Jena, 12. Mai 2026. Das in Jena ansässige Medizintechnikunternehmen Carl Zeiss Meditec plant weitreichende personelle Einschnitte. Wie das Unternehmen am Dienstag bekanntgab, sollen weltweit 1.000 Arbeitsplätze abgebaut werden.
- Unternehmen: Carl Zeiss Meditec AG (Hauptsitz in Jena)
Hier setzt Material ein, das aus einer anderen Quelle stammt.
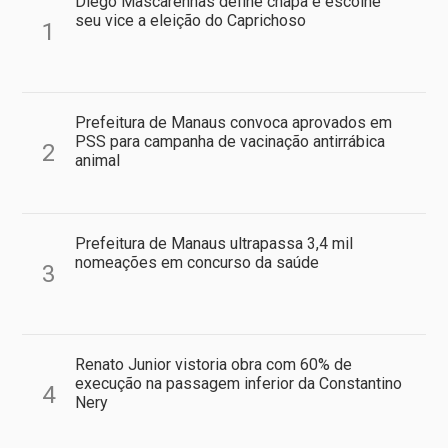
Diego Mascarenhas define chapa e escolhe
seu vice a eleição do Caprichoso
1
Prefeitura de Manaus convoca aprovados em
PSS para campanha de vacinação antirrábica
2
animal
Prefeitura de Manaus ultrapassa 3,4 mil
nomeações em concurso da saúde
3
Renato Junior vistoria obra com 60% de
execução na passagem inferior da Constantino
4
Nery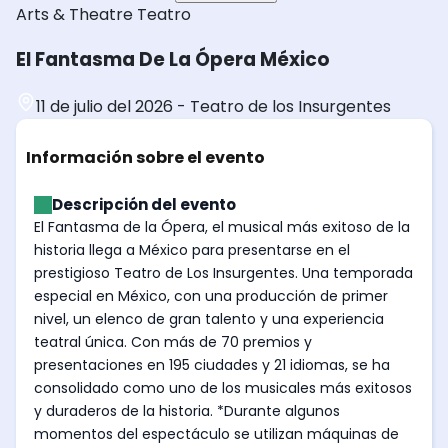
Arts & Theatre
Teatro
El Fantasma De La Ópera México
11 de julio del 2026
-
Teatro de los Insurgentes
Información sobre el evento
Descripción del evento
El Fantasma de la Ópera, el musical más exitoso de la
historia llega a México para presentarse en el
prestigioso Teatro de Los Insurgentes. Una temporada
especial en México, con una producción de primer
nivel, un elenco de gran talento y una experiencia
teatral única. Con más de 70 premios y
presentaciones en 195 ciudades y 21 idiomas, se ha
consolidado como uno de los musicales más exitosos
y duraderos de la historia. *Durante algunos
momentos del espectáculo se utilizan máquinas de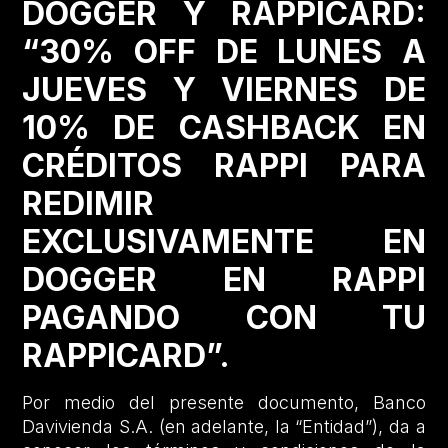
DOGGER Y RAPPICARD:
“30% OFF DE LUNES A
JUEVES Y VIERNES DE
10% DE CASHBACK EN
CRÉDITOS RAPPI PARA
REDIMIR
EXCLUSIVAMENTE EN
DOGGER EN RAPPI
PAGANDO CON TU
RAPPICARD”.
Por medio del presente documento, Banco
Davivienda S.A. (en adelante, la “Entidad”), da a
- Ereignis: Geplanter Stellenabbau
- Umfang: 1.000 Arbeitsplätze weltweit betroffen
- Bekanntgabe: Dienstag, 12. Mai 2026
Angespannte Wirtschaftslage erreicht Jenaer Vorzeige-Unternehmen
Die allgemeine Stimmung in der deutschen und internationalen Wirtschaft trübt sich weiter ein. Neben einer wachsenden Zahl von Insolvenzmeldungen greifen nun auch kerngesunde Konzerne zu drastischen Sparmaßnahmen. Am Dienstag traf diese Entwicklung den Hightech-Standort Jena: Die Carl Zeiss Meditec AG hat den Abbau von weltweit 1.000 Stellen angekündigt.
Das Unternehmen, das zu den weltweit führenden Anbietern in der Augenheilkunde und Mikrochirurgie gehört, reagiert mit diesem Schritt auf das zunehmend schwierige Marktumfeld. Genaue Details darüber, wie sich der Stellenabbau auf die einzelnen internationalen Standorte und insbesondere auf den Hauptsitz in Jena verteilen wird, wurden in der ersten Meldung noch nicht detailliert aufgeschlüsselt.
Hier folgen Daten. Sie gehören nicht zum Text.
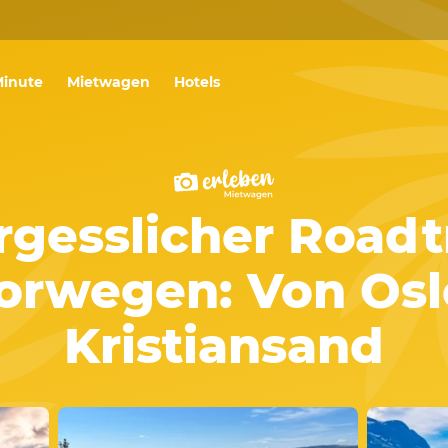
Minute
Mietwagen
Hotels
rgesslicher Roadt
orwegen: Von Osl
Kristiansand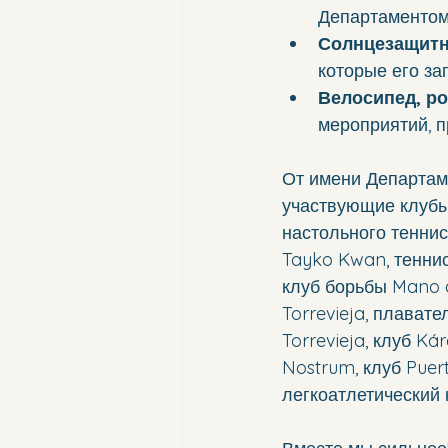
Департаментом
Солнцезащит
которые его за
Велосипед, р
мероприятий, п
От имени Департам
участвующие клубы 
настольного тенниса
Tayko Kwan, теннис
клуб борьбы Mano 
Torrevieja, плавате
Torrevieja, клуб Ká
Nostrum, клуб Puerto
легкоатлетический к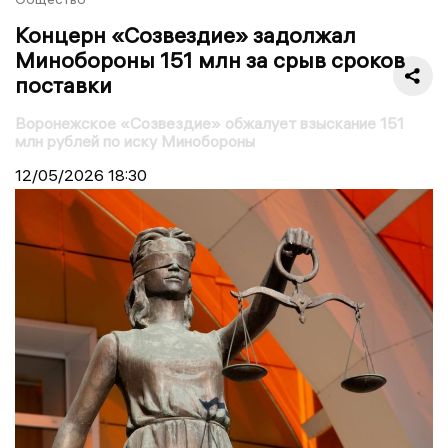
Концерн «Созвездие» задолжал
Минобороны 151 млн за срыв сроков
поставки
Воронежское «Созвездие» обжалует взыскание 151
млн рублей по иску Минобороны
12/05/2026
18:30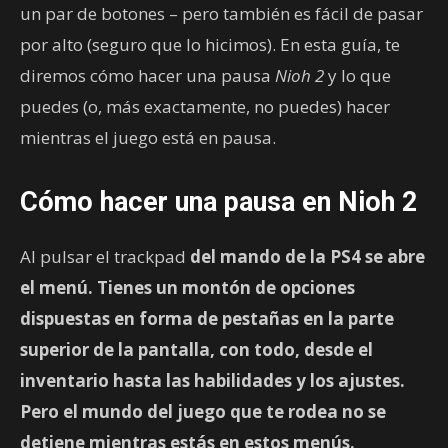
un par de botones – pero también es fácil de pasar
por alto (seguro que lo hicimos). En esta guía, te
diremos cómo hacer una pausa
Nioh 2
y lo que
puedes (o, más exactamente, no puedes) hacer
mientras el juego está en pausa.
Cómo hacer una pausa en Nioh 2
Al pulsar el trackpad
del mando de la PS4 se abre
el menú. Tienes un montón de opciones
dispuestas en forma de pestañas en la parte
superior de la pantalla, con todo, desde el
inventario hasta las habilidades y los ajustes.
Pero el mundo del juego que te rodea no se
detiene mientras estás en estos menús.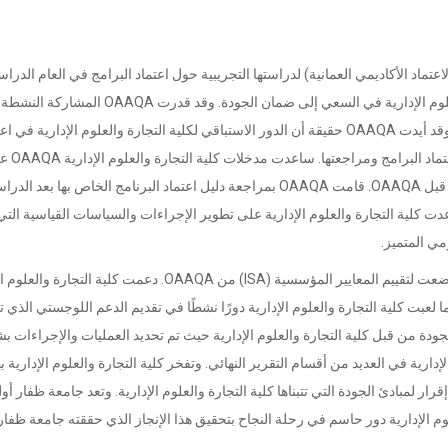
ية التجارة والعلوم الإدارية من قبل OAAQA (هيئة الاعتماد الأكاديمي العمانية) لدراستها التجريبية حول اعتماد البرامج في العام الد
2014-2015، وبالتالي فهي شهادة على التزام كلية التجارة والعلوم الإدارية في السعي إلى ضمان الجودة. وقد قد
التجارة والعلوم الإدارية في الدراسة التجريبية لاعتماد البرامج. وقد أيدت OAAQA حقيقة أن الدور الاستباقي لكلية التجارة والعلوم الإدارية ف
البرنامج التجريبي ساعد OAAQA 
التحديات والقضايا المتعلقة بمقترح اعتماد البرنامج المقترح من قبل OAAQA. قامت OAAQA بمراجعة دليل اعتماد البرنامج الخاص بها بعد ال
اعدت كلية التجارة والعلوم الإدارية على تطوير الإجراءات والسياسات القياسية الت
ومي المتميز.
كانت جامعة ظفار هي مؤسسة التعليم العالي في عمان التي خضعت لتقييم المعايير المؤسسية (ISA) من OAAQA. دعمت كلية 
عبت كلية التجارة والعلوم الإدارية دورًا نشطًا في تقديم الدعم اللوجستي الذي ت
الجودة من قبل كلية التجارة والعلوم الإدارية حيث تم تحديد العمليات والإجراءات 
رية في العديد من أقسام التقرير النهائي. وتفخر كلية التجارة والعلوم الإدارية به
رار لمبادئ الجودة التي تتبناها كلية التجارة والعلوم الإدارية. وتعد جامعة ظفار أ
وم الإدارية دور حاسم في رحلة النجاح بتحقيق هذا الإنجاز الذي حققته جامعة ظفار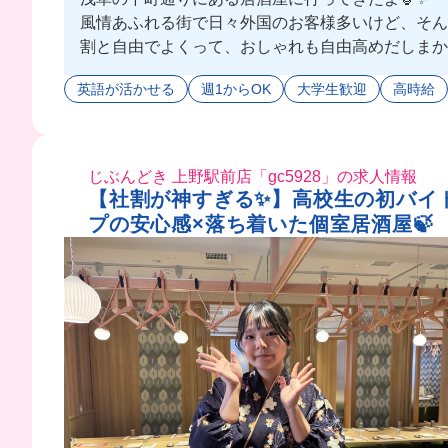
風情あふれる街で日々外国のお客様多いけど、そんな
割と自由でよくって、おしゃれも自由高めだしまか
今回はおしゃれなポキプレート食べたけど、普段は日
英語が活かせる
週1からOK
大学生歓迎
高時給
じぶんどき 上野駅前店「gc5928」の求人情報
【社割が神すぎる✨】高校生の初バイト
プの安心感×落ち着いた個室居酒屋🍃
Hintergrund: Die Bedeutung von Carl Zeiss Meditec für Jena
Die im TecDAX und MDax notierte Carl Zeiss Meditec AG ist einer der wichtigsten industriellen Arbeitgeber in Ostthüringen. Das Unternehmen entstammt dem historischen Zeiss-Konzern, der die Stadt Jena seit dem späten 19. Jahrhundert als globales Zentrum für Optik und Photonik prägt. Am Standort Jena werden unter anderem hochkomplexe Laser für die Augenkorrektur entwickelt und produziert. Wirtschaftliche Einschnitte bei den großen Optik-Konzernen der Stadt (wie Zeiss, Jenoptik oder Schott) haben traditionell auch Auswirkungen auf das engmaschige Netz an regionalen Zuliefererbetrieben sowie auf den allgemeinen Arbeitsmarkt in der Region.